Hello, Dunia Fantasi!

Ya, akhirnya gue berhasil mengunjungi salah satu lokasi wisata di Jakarta tersebut. Sebenarnya keinginan untuk main ke theme park ini sudah ada dari setelah lebaran tahun lalu. Tapi terkalahkan oleh kesepakatan bersama (dan promo FLAZZ BCA) untuk mencoba Jungle Land di Sentul Selatan. Memang, sudah kurang lebih dua bulan belakangan ini, gue dan my partner in crime, Dyah, pengen banget melepas penat dunia perkuliahan yang makin seru ini.

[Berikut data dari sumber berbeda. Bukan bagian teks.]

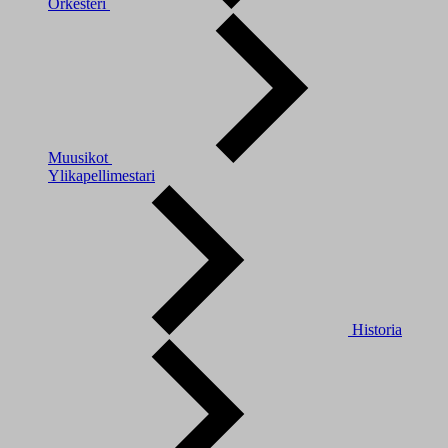
Orkesteri
Muusikot
Ylikapellimestari
Historia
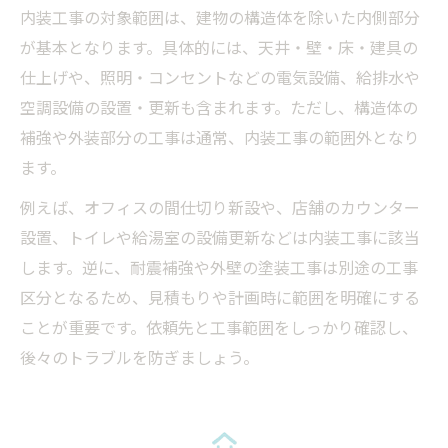
内装工事の対象範囲は、建物の構造体を除いた内側部分
が基本となります。具体的には、天井・壁・床・建具の
仕上げや、照明・コンセントなどの電気設備、給排水や
空調設備の設置・更新も含まれます。ただし、構造体の
補強や外装部分の工事は通常、内装工事の範囲外となり
ます。
例えば、オフィスの間仕切り新設や、店舗のカウンター
設置、トイレや給湯室の設備更新などは内装工事に該当
します。逆に、耐震補強や外壁の塗装工事は別途の工事
区分となるため、見積もりや計画時に範囲を明確にする
ことが重要です。依頼先と工事範囲をしっかり確認し、
後々のトラブルを防ぎましょう。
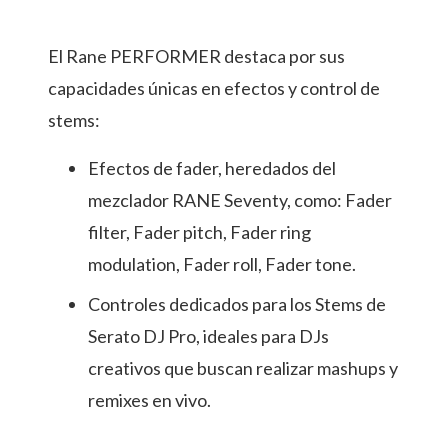
El Rane PERFORMER destaca por sus
capacidades únicas en efectos y control de
stems:
Efectos de fader, heredados del
mezclador RANE Seventy, como: Fader
filter, Fader pitch, Fader ring
modulation, Fader roll, Fader tone.
Controles dedicados para los Stems de
Serato DJ Pro, ideales para DJs
creativos que buscan realizar mashups y
remixes en vivo.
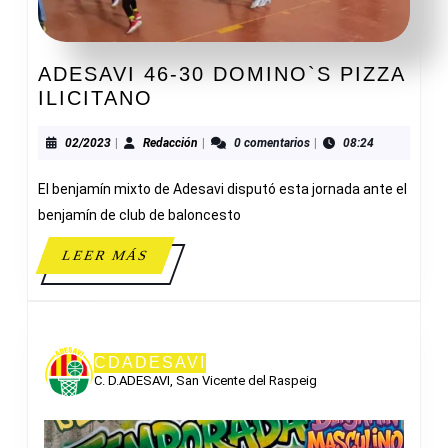
ADESAVI 46-30 DOMINO`S PIZZA
ADESAVI
ILICITANO
46-
30
02/2023
Redacción
02/2023
|
Redacción
|
0 comentarios
|
08:24
DOMINO`S
El benjamín mixto de Adesavi disputó esta jornada ante el
PIZZA
ILICITANO
benjamín de club de baloncesto
LEER
LEER MÁS
MÁS
CDADESAVI
C. D.ADESAVI, San Vicente del Raspeig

Keinginan tersebut akhirnya dapat terpenuhi tanggal 17 Juni kemarin.

Banyak rintangan setiap mau jalan ke dufan. Mulai dari jarak, transportasi, biaya tiket masuk, dan waktu. Beruntung sekali, puasa tahun ini mulai tanggal 18 Juni instead of 17, karena Dyah memang sedang libur dari tanggal 17, sedangkan gue sudah hampir seminggu menikmati liburan semester (YAY!). Niat awalnya, di tanggal 17 Juni, kita berdua mau berenang di Talavera, kemudian gue mendapatkan semacam kegilaan dengan mengajak Dyah main ke dufan. Berhubung kita berdua belum ada yang bisa nyetir dengan baik, maka kami putuskan untuk berkunjung dengan memanfaatkan transportasi umum dan Trans Jakarta adalah solusi dari permasalahan transportasi kami. Awalnya, kami mau menggila memanfaatkan fasilitas Go-Jek dari Cinere-Dufan, mumpung promo hanya Rp10.000,-. tapi...YA KALI DEH, kasihan abang ojeknya :(.

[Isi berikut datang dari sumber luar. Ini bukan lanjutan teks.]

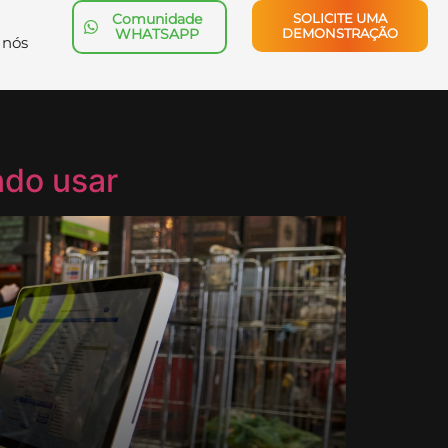
Comunidade
SOLICITE UMA
WHATSAPP
DEMONSTRAÇÃO
 nós
ndo usar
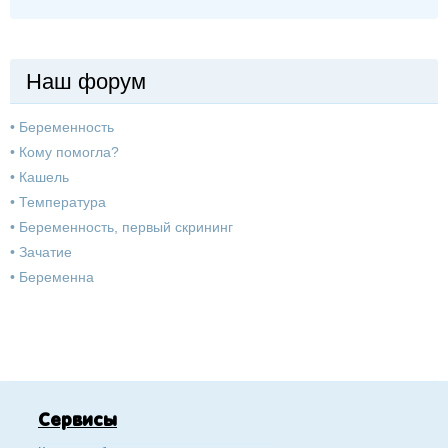
Наш форум
•
Беременность
•
Кому помогла?
•
Кашель
•
Температура
•
Беременность, первый скрининг
•
Зачатие
•
Беременна
Сервисы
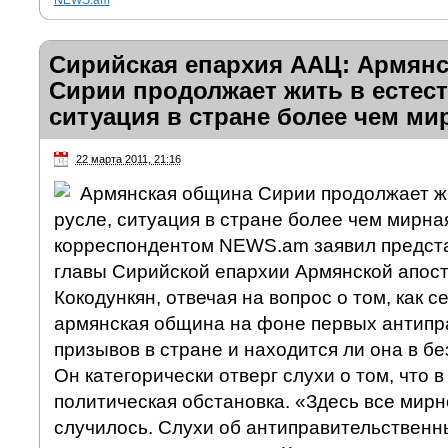
Сирийская епархия ААЦ: Армян
Сирии продолжает жить в естест
ситуация в стране более чем ми
22 марта 2011, 21:16
Армянская община Сирии продолжает ж
русле, ситуация в стране более чем мирна
корреспондентом NEWS.am заявил предст
главы Сирийской епархии Армянской апост
Кокодункян, отвечая на вопрос о том, как с
армянская община на фоне первых антипр
призывов в стране и находится ли она в б
Он категорически отверг слухи о том, что
политическая обстановка. «Здесь все мирно
случилось. Слухи об антиправительственн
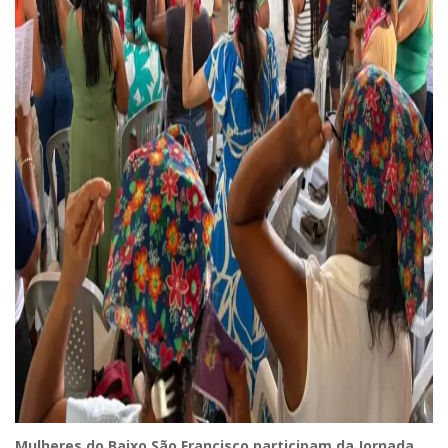
Mulheres do Baixo São Francisco participam da Jornada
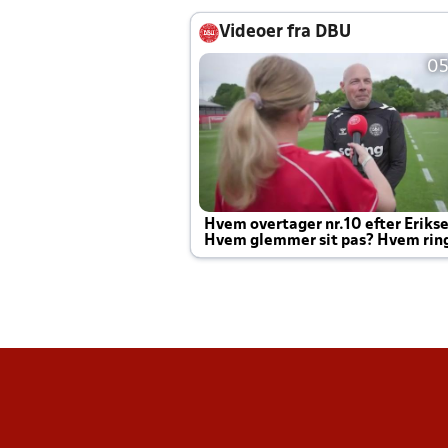
Videoer fra DBU
05
Hvem overtager nr.10 efter Eriks
Hvem glemmer sit pas? Hvem rin
Joachim altid til efter kampe?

Back to the story, kami berdua akhirnya berangkat dari Cinere dengan kendaraan pribadi, kebetulan orang tua kami sering berangkat bersama ke kantor, jadi bisa nebeng setidaknya sampai daerah Blok M yang merupakan halte trans jakarta koridor 1 paling pertama. Dari blok M, kami menempuh perjalanan hingga halte Monumen Nasional (Monas) untuk pindah koridor Harmoni-Pulo Gadung. Tidak terlalu lama menunggu, bus trans Jakarta arah Pulo Gadung datang dan kami menikmati perjalanan dengan bus versi lama hingga halte Senen. Dari halte tersebut, kami pindah ke halte Sentral Senen yang bisa dituju dengan melalui jembatan yang ada dan tanpa harus keluar halte terlebih dahulu. Dari halte Sentral Senen, kami hanya perlu menunggu bus trans jakarta yang mengarah ke halte Ancol. Kami berangkat dari blok M jam 9 pagi dan sampai di halte Ancol sekitar pukul setengah 11. Halte Ancol tidak terlalu jauh dari tempat pembelian tiket Dunia Fantasi, kira-kira 100-150 meter. Oh ya! Begitu sampai di halte Ancol, kita akan diarahkan ke loket masuk Ancol. Berhubung sedang peak season, kami berdua kena charge Rp50.000,- untuk masuk kawasan Ancol (each: Rp25.000,-). Kirain gak bakalan kena charge karena naik trans jakarta..HUFTS.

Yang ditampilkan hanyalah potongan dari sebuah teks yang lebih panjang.